Southeast : Heiress’ Stolen Jewels Were Sold for $62,000
Doris Duke’s jewelry may have been worth a small fortune, but her deathbed nurse got only $62,000 when she sold off some of the heiress’s favorite pieces at Beverly Hills jewelry stores, a Los Angeles police detective revealed Thursday.
At a preliminary hearing providing the most detailed account yet of the theft case against the nurse, Detective Tom Donnelly told a Santa Monica judge that 28-year-old Tammy Payette began trying to sell off some of Duke’s jewelry--including three pearl necklaces with diamond clasps--even before the billionaire’s death Oct. 28, 1993.
But after telling local jewelers that the pieces were from “her great aunt’s estate,” Payette only received $62,000 and a ruby ring--that in trade for one of the necklaces, Donnelly said. A jeweler later told police that without counting the pearls, the pieces were worth about $200,000.
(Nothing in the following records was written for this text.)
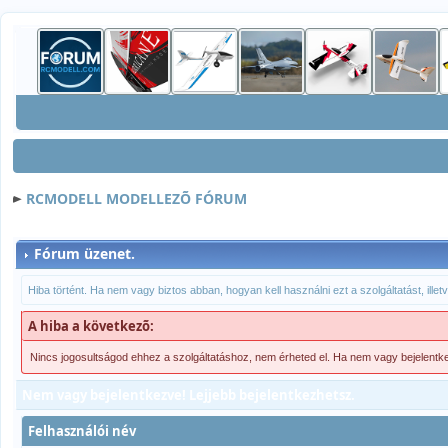
RCMODELL MODELLEZÕ FÓRUM
Fórum üzenet.
Hiba történt. Ha nem vagy biztos abban, hogyan kell használni ezt a szolgáltatást, ille
A hiba a következõ:
Nincs jogosultságod ehhez a szolgáltatáshoz, nem érheted el. Ha nem vagy bejelentk
Nem vagy bejelentkezve! Lejjebb bejelentkezhetsz.
Felhasználói név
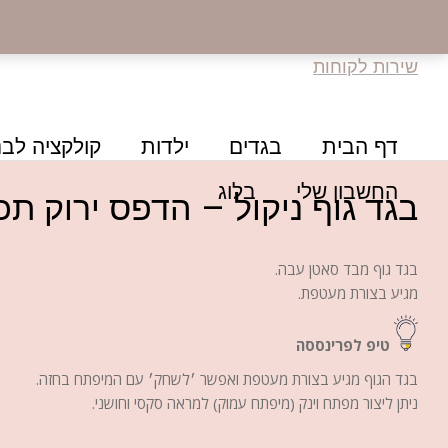
שירות לקוחות
דף הבית
בגדים
ילדות
קולקציה לבנ
החשבון שלי
בלוג
בגד גוף ניקול – הדפס ירוק תכ
בגד גוף מבד סאטן עבה.
מגיע בצורת מעטפת.
טיפ לפרינססה
בגד הגוף מגיע בצורת מעטפת ואפשר ׳לשחק׳ עם המיפתח בחזה.
ניתן ליצור מפתח וינק (מיפתח עמוק) למראה סקסי וחושני.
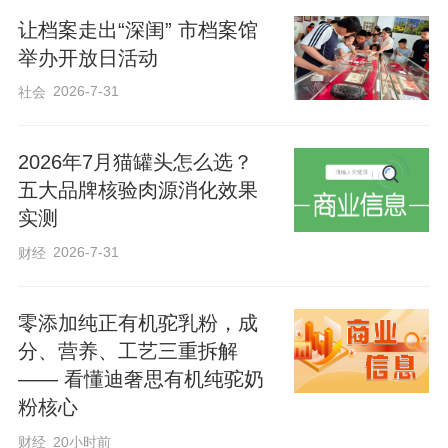
让档案走出“深闺” 市档案馆
行带来极大困扰。面对这一群众关切的难
举办开放日活动
题，市城管局精心谋划，并将市体育休闲
2026-7-31
社会
广场海绵改造项目作为重点工程推进，同
步提升该区域功能和品质。市城管组建了
2026年7月猫罐头怎么选？
专项攻坚团队，全程进驻施工现场开展督
五大品牌核验肉源消化效果
导协调，动态优化施工流程与技术方案，
实测
逐一攻克项目推进中的技术瓶颈与节点难
2026-7-31
财经
点，以高效统筹、精准施策确保项目高质
量完工。
零添加纯正有机驼乳粉，成
分、营养、工艺三重拆解
—— 看懂迪奢思有机纯驼奶
粉核心
财经
20小时前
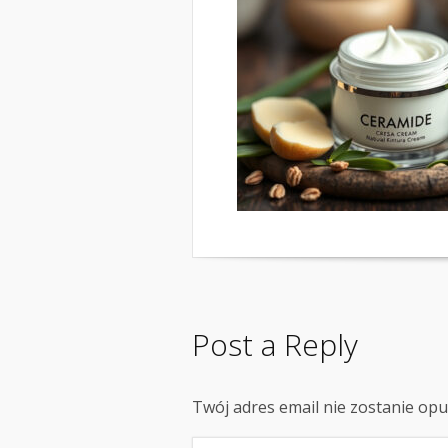
Post a Reply
Twój adres email nie zostanie op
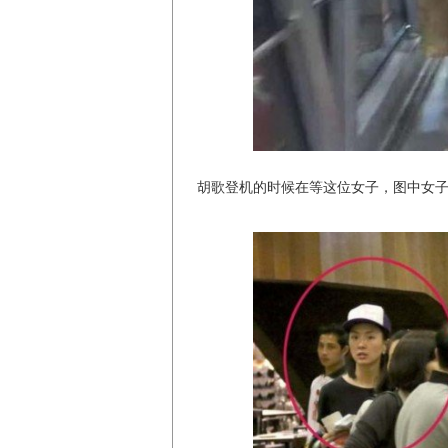
胡歌登机的时候在等这位女子，图中女子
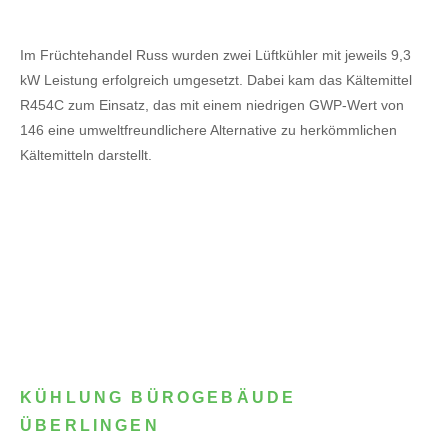
Im Früchtehandel Russ wurden zwei Lüftkühler mit jeweils 9,3
kW Leistung erfolgreich umgesetzt. Dabei kam das Kältemittel
R454C zum Einsatz, das mit einem niedrigen GWP-Wert von
146 eine umweltfreundlichere Alternative zu herkömmlichen
Kältemitteln darstellt.
KÜHLUNG BÜROGEBÄUDE
ÜBERLINGEN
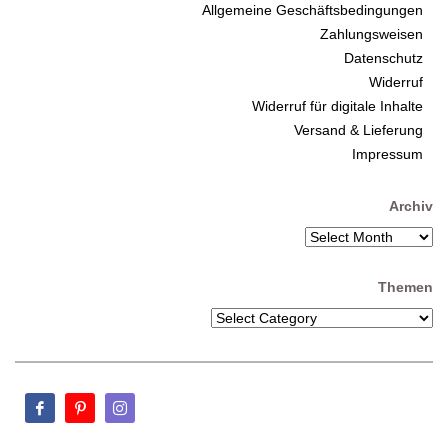
Allgemeine Geschäftsbedingungen
Zahlungsweisen
Datenschutz
Widerruf
Widerruf für digitale Inhalte
Versand & Lieferung
Impressum
Archiv
Themen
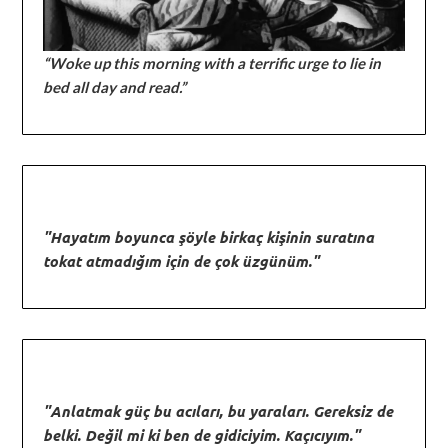
“Woke up this morning with a terrific urge to lie in
bed all day and read.”
"Hayatım boyunca şöyle birkaç kişinin suratına
tokat atmadığım için de çok üzgünüm."
"Anlatmak güç bu acıları, bu yaraları. Gereksiz de
belki. Değil mi ki ben de gidiciyim. Kaçıcıyım."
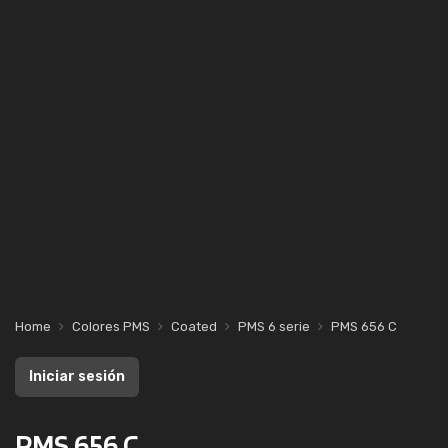
Home
Colores PMS
Coated
PMS 6 serie
PMS 656 C
Iniciar sesión
PMS 656 C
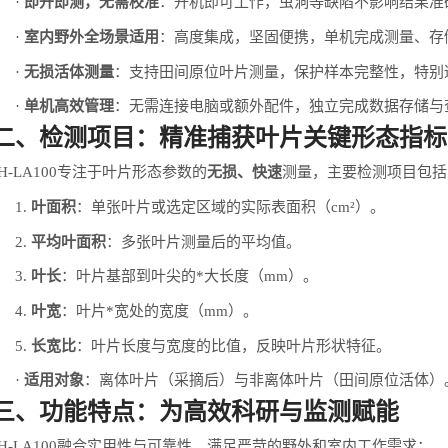
·
即开即测，无需校准
：开机即可工作，虫洞等缺陷不影响结果准
·
室内野外全场景适用
：高度集成，坚固便携，单机完成测量、存
·
无损活体测量
：支持田间原位叶片测量，保护样本完整性，特别
·
单机高效管理
：无需连接电脑或额外配件，独立完成数据存储与
二、检测项目：精准捕获叶片关键形态指标
H-LA100
专注于叶片形态参数的
无损、快速
测量，主要检测项目包括
1.
叶面积
：单张叶片或选定区域的实际表面积（
cm²
）。
2.
平均叶面积
：多张叶片测量后的平均值。
3.
叶长
：叶片基部到叶尖的*大长度（
mm
）。
4.
叶宽
：叶片*宽处的宽度（
mm
）。
5.
长宽比
：叶片长度与宽度的比值，反映叶片形状特征。
·
适用对象
：离体叶片（采摘后）与非离体叶片（田间原位活体）
三、功能特点：为高效科研与监测赋能
H-LA100
融合实用性与可靠性，满足严苛的野外和室内工作需求：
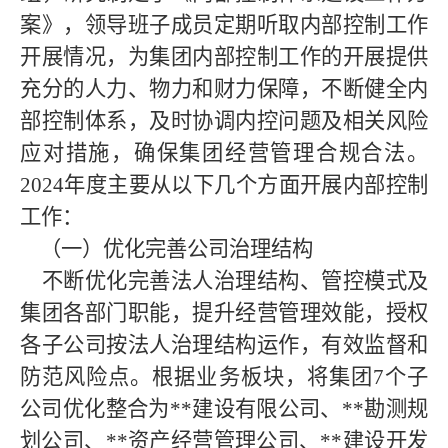
案》，领导班子成员定期听取内部控制工作
开展情况，为集团内部控制工作的开展提供
充分的人力、物力和财力保障，不断健全内
部控制体系，及时协调内控问题及相关风险
应对措施，确保集团经营管理合规合法。
20
24
年度主要从以下几个方面开展内部控制
工作：
（一）优化完善公司治理结构
不断优化完善法人治理结构、管控模式及
集团各部门职能，提升经营管理效能，授权
各子公司按法人治理结构运作，有效监督和
防范风险点。根据业务板块，将集团
7个子
公司优化整合为**建设有限公司、**勘测规
划公司、
**
资产经营管理公司、
**
建设开发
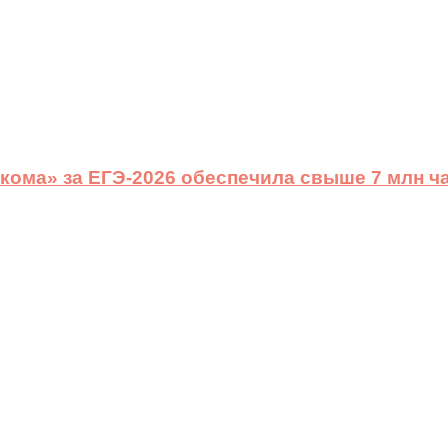
ома» за ЕГЭ-2026 обеспечила свыше 7 млн ч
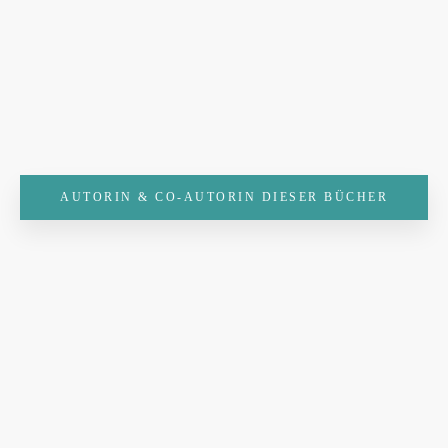
AUTORIN & CO-AUTORIN DIESER BÜCHER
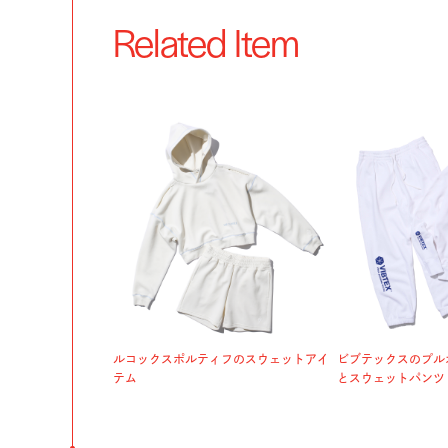
Related Item
ルコックスポルティフのスウェットアイ
ビブテックスのプル
テム
とスウェットパンツ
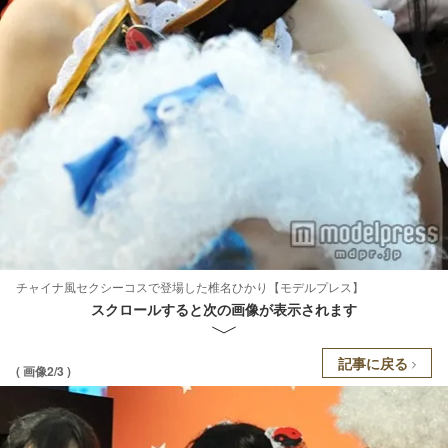
チャイナ風セクシーコスで登場した椎名ひかり【モデルプレス】
スクロールすると次の画像が表示されます
記事に戻る
( 画像2/3 )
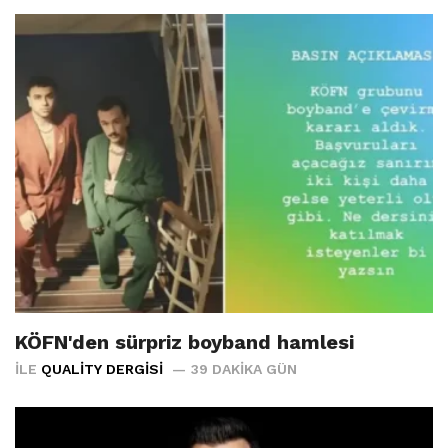
KÖFN'den sürpriz boyband hamlesi
İLE
QUALITY DERGISI
39 DAKIKA GÜN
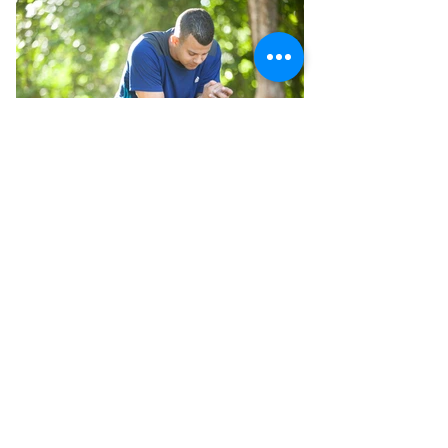
EL AYUNO Y LA ORACIÓN
CON PROPÓSITO
​​ Por Dinorah Delgado (Pastora General):
¿Qué es el ayuno? ¿Por qué ayunar?
¿Para qué? ¿Es el ayuno un mandamiento
de Dios? ¿Estoy...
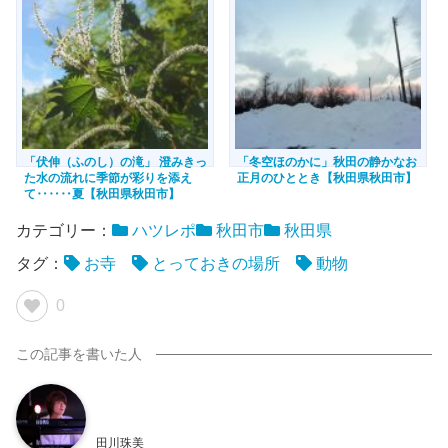
「伏伸（ふのし）の滝」 澄みきっ
「冬空ほのかに」秋田の静かなお
た水の流れに季節が彩りを添え
正月のひととき【秋田県秋田市】
て‥‥‥夏【秋田県秋田市】
カテゴリー：
ハツレポ
秋田市
秋田県
タグ：
お寺
とっておきの場所
動物
0
田川珠美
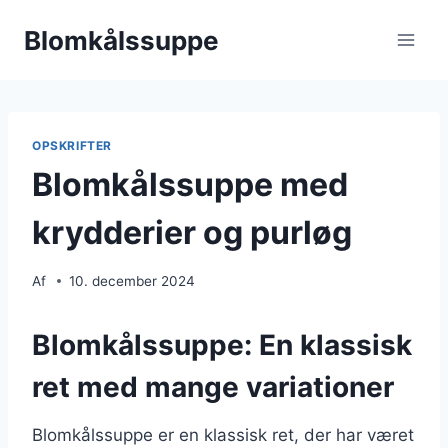
Fortsæt
Blomkålssuppe
til
indhold
OPSKRIFTER
Blomkålssuppe med
krydderier og purløg
Af
10. december 2024
Blomkålssuppe: En klassisk
ret med mange variationer
Blomkålssuppe er en klassisk ret, der har været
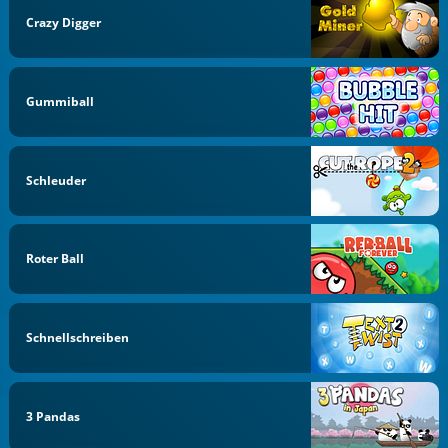
Crazy Digger
Gummiball
Schleuder
Roter Ball
Schnellschreiben
3 Pandas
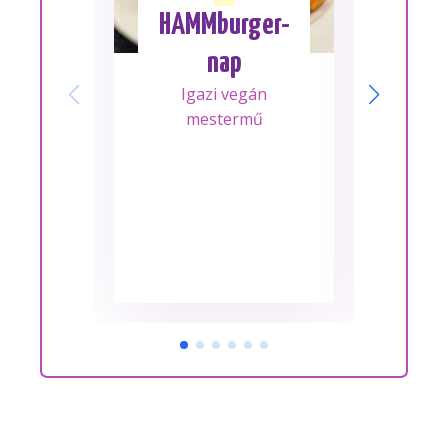
HAMMburger-
I
nap
Mes
Igazi vegán
A m
mestermű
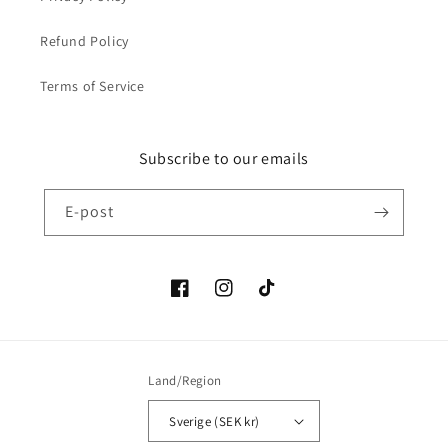
Refund Policy
Terms of Service
Subscribe to our emails
E-post
Facebook
Instagram
TikTok
Land/Region
Sverige (SEK kr)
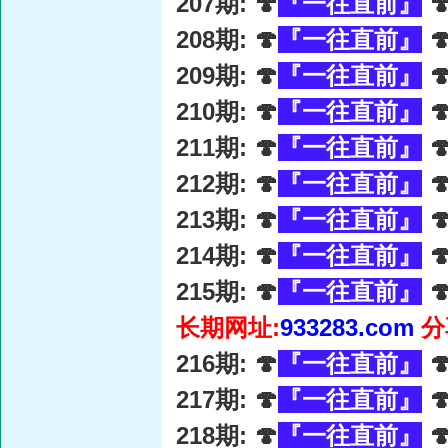
207期: 🍄
『一往直前』

208期: 🍄
『一往直前』

209期: 🍄
『一往直前』

210期: 🍄
『一往直前』

211期: 🍄
『一往直前』

212期: 🍄
『一往直前』

213期: 🍄
『一往直前』

214期: 🍄
『一往直前』

215期: 🍄
『一往直前』

长期网址:
933283.com
分
216期: 🍄
『一往直前』

217期: 🍄
『一往直前』

218期: 🍄
『一往直前』
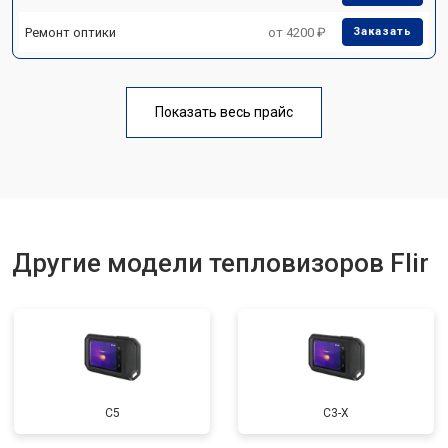
Ремонт оптики
от 4200 ₽
Заказать
Показать весь прайс
Другие модели тепловизоров Flir
С5
С3-Х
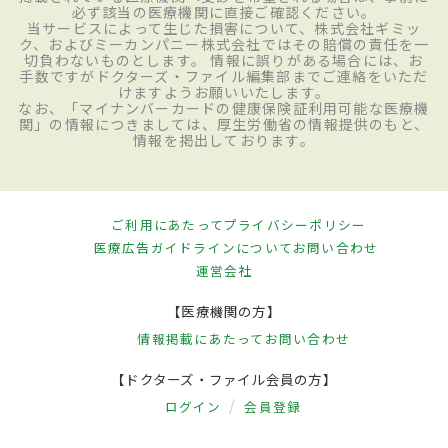
必ず該当の医療機関に直接ご確認ください。
当サービスによって生じた損害について、株式会社ギミッ
ク、およびミーカンパニー株式会社ではその賠償の責任を一
切負わないものとします。 情報に誤りがある場合には、お
手数ですがドクターズ・ファイル編集部までご連絡をいただ
けますようお願いいたします。
なお、「マイナンバーカードの健康保険証利用可能な医療機
関」の情報につきましては、厚生労働省の情報提供のもと、
情報を掲出しております。
ご利用にあたって
プライバシーポリシー
医療広告ガイドラインについて
お問い合わせ
運営会社
【医療機関の方】
情報掲載にあたって
お問い合わせ
【ドクターズ・ファイル会員の方】
ログイン
会員登録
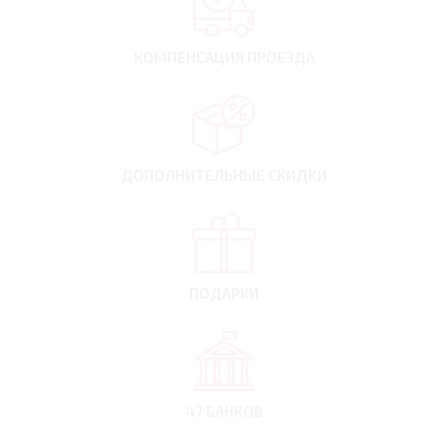
КОМПЕНСАЦИЯ
ПРОЕЗДА
ДОПОЛНИТЕЛЬНЫЕ
СКИДКИ
ПОДАРКИ
47 БАНКОВ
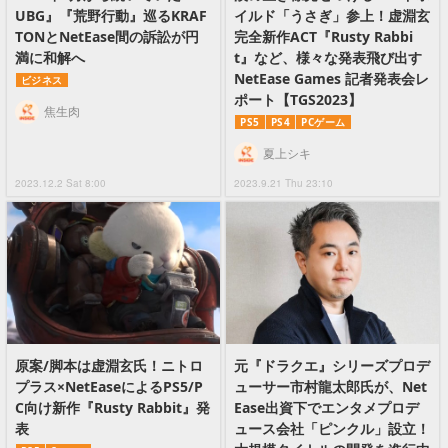
UBG』『荒野行動』巡るKRAF
イルド「うさぎ」参上！虚淵玄
TONとNetEase間の訴訟が円
完全新作ACT『Rusty Rabbi
満に和解へ
t』など、様々な発表飛び出す
NetEase Games 記者発表会レ
ビジネス
ポート【TGS2023】
焦生肉
PS5
PS4
PCゲーム
夏上シキ
2023.12.2 Sat 8:00
2023.9.21 Thu 23:10
原案/脚本は虚淵玄氏！ニトロ
元『ドラクエ』シリーズプロデ
プラス×NetEaseによるPS5/P
ューサー市村龍太郎氏が、Net
C向け新作『Rusty Rabbit』発
Ease出資下でエンタメプロデ
表
ュース会社「ピンクル」設立！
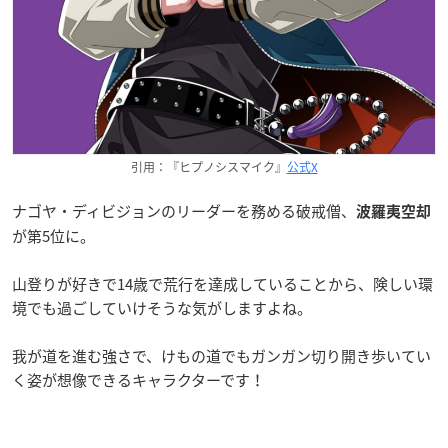
引用：『ヒプノシスマイク』
公式X
ナゴヤ・ディビジョンのリーダーを務める破戒僧、
波羅夷空却
が第5位に。
山登りが好きで14歳で荒行を達成していることから、険しい環
境でも過ごしていけそうな気がしますよね。
我が道を進む強さで、けもの道でもガンガン切り開き歩いてい
く姿が想像できるキャラクターです！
Payette splashed into the news this year when she claimed that Duke, 80, was murdered with overdoses of morphine, an allegation that threw the tobacco heiress’s $1.2 billion estate into turmoil.
But the nurse was later jailed in lieu of $1 million bail, facing felony counts alleging that she helped herself to valuables--ranging from a chinchilla stole to sterling silver corn holders--while providing home care to Duke and six other patients from 1993 to this year.